DESCRIPTION OF THE TASK: Under this line are records; the part from the line containing "penie fólie na dvere" through the line containing "An event every" should be repeated exactly. Please exclude pictures.
_ _ _
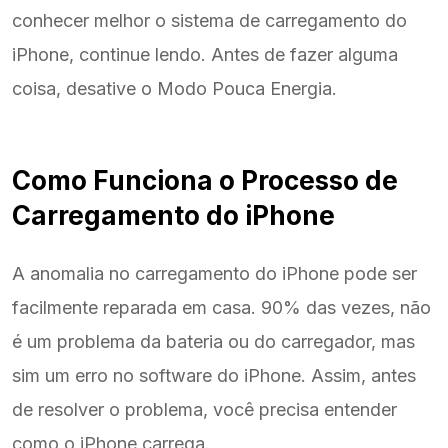
conhecer melhor o sistema de carregamento do
iPhone, continue lendo. Antes de fazer alguma
coisa, desative o Modo Pouca Energia.
Como Funciona o Processo de
Carregamento do iPhone
A anomalia no carregamento do iPhone pode ser
facilmente reparada em casa. 90% das vezes, não
é um problema da bateria ou do carregador, mas
sim um erro no software do iPhone. Assim, antes
de resolver o problema, você precisa entender
como o iPhone carrega.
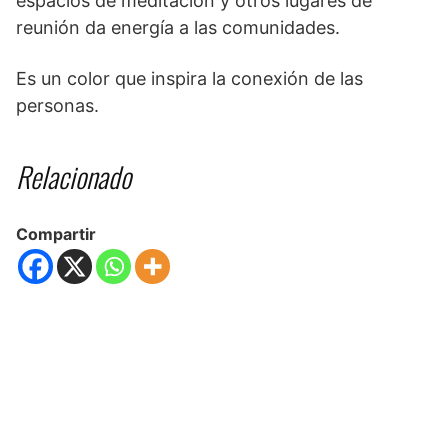
espacios de meditación y otros lugares de
reunión da energía a las comunidades.
Es un color que inspira la conexión de las
personas.
Relacionado
Compartir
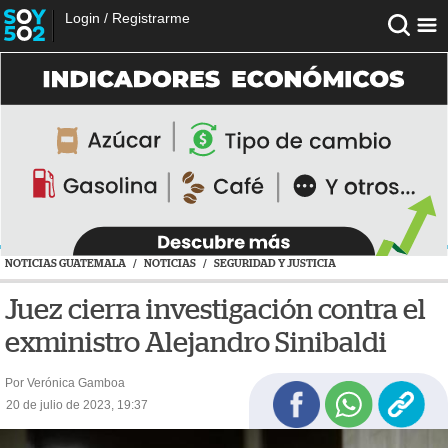
Login
/
Registrarme
NOTICIAS GUATEMALA
/
NOTICIAS
/
SEGURIDAD Y JUSTICIA
Juez cierra investigación contra el
exministro Alejandro Sinibaldi
Por Verónica Gamboa
20 de julio de 2023, 19:37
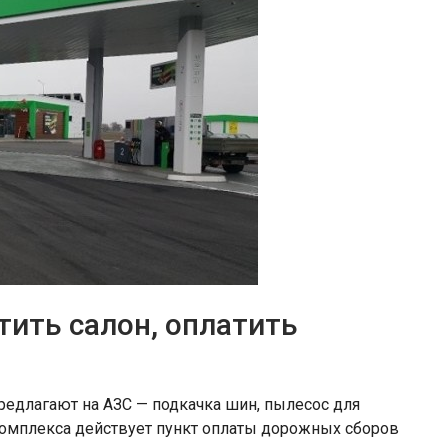
тить салон, оплатить
редлагают на АЗС — подкачка шин, пылесос для
 комплекса действует пункт оплаты дорожных сборов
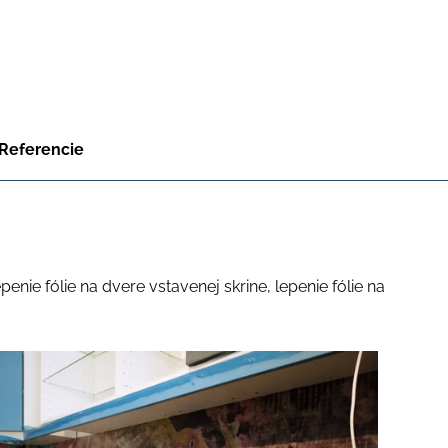
Referencie
penie fólie na dvere vstavenej skrine, lepenie fólie na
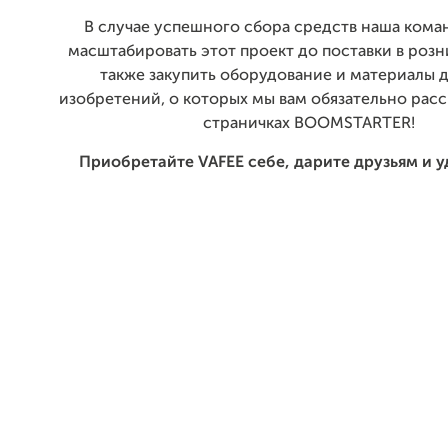
В случае успешного сбора средств наша кома
масштабировать этот проект до поставки в розн
также закупить оборудование и материалы 
изобретений, о которых мы вам обязательно рас
страничках BOOMSTARTER!
Приобретайте VAFEE себе, дарите друзьям и у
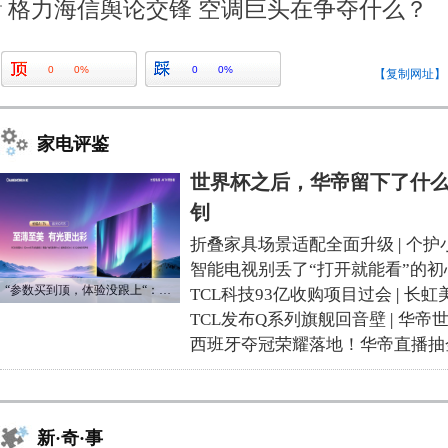
格力海信舆论交锋 空调巨头在争夺什么？
0
0%
0
0%
【复制网址】
家电评鉴
世界杯之后，华帝留下了什么
钊
折叠家具场景适配全面升级
|
个护
智能电视别丢了“打开就能看”的初
“参数买到顶，体验没跟上“：长虹追光Q70S给高端电视打了个样
TCL科技93亿收购项目过会
|
长虹
TCL发布Q系列旗舰回音壁
|
华帝
西班牙夺冠荣耀落地！华帝直播抽
新·奇·事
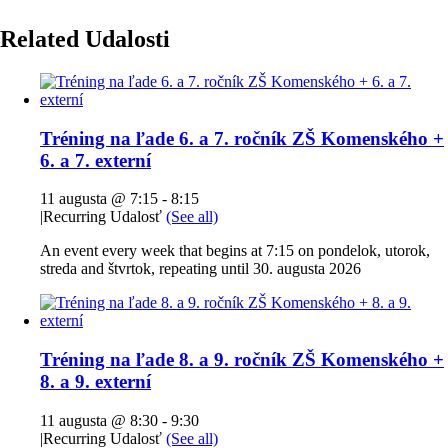
Related Udalosti
Tréning na ľade 6. a 7. ročník ZŠ Komenského +
6. a 7. externí
11 augusta @ 7:15
-
8:15
|
Recurring Udalosť
(See all)
An event every week that begins at 7:15 on pondelok, utorok,
streda and štvrtok, repeating until 30. augusta 2026
Tréning na ľade 8. a 9. ročník ZŠ Komenského +
8. a 9. externí
11 augusta @ 8:30
-
9:30
|
Recurring Udalosť
(See all)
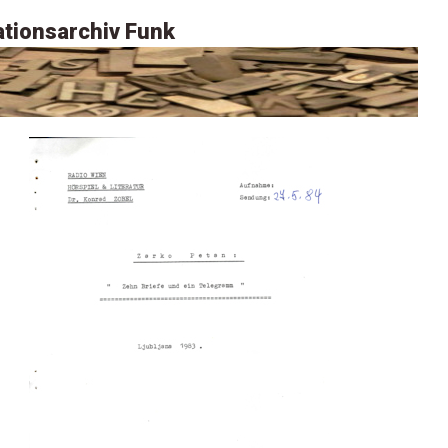
tionsarchiv Funk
_ _ _
SOLUTION FOR THIS EXERCISE:
penie fólie na dvere vstavenej skrine, lepenie fólie na
В случае успешного сбора средств наша кома
масштабировать этот проект до поставки в розн
также закупить оборудование и материалы 
изобретений, о которых мы вам обязательно рас
страничках BOOMSTARTER!
Приобретайте VAFEE себе, дарите друзьям и у
格力海信舆论交锋 空调巨头在争夺什么？
0
0%
0
0%
【复制网址】
家电评鉴
世界杯之后，华帝留下了什么
钊
折叠家具场景适配全面升级
|
个护
智能电视别丢了“打开就能看”的初
“参数买到顶，体验没跟上“：长虹追光Q70S给高端电视打了个样
TCL科技93亿收购项目过会
|
长虹
TCL发布Q系列旗舰回音壁
|
华帝
西班牙夺冠荣耀落地！华帝直播抽
新·奇·事
Related Udalosti
Tréning na ľade 6. a 7. ročník ZŠ Komenského +
6. a 7. externí
11 augusta @ 7:15
-
8:15
|
Recurring Udalosť
(See all)
An event every week that begins at 7:15 on pondelok, utorok,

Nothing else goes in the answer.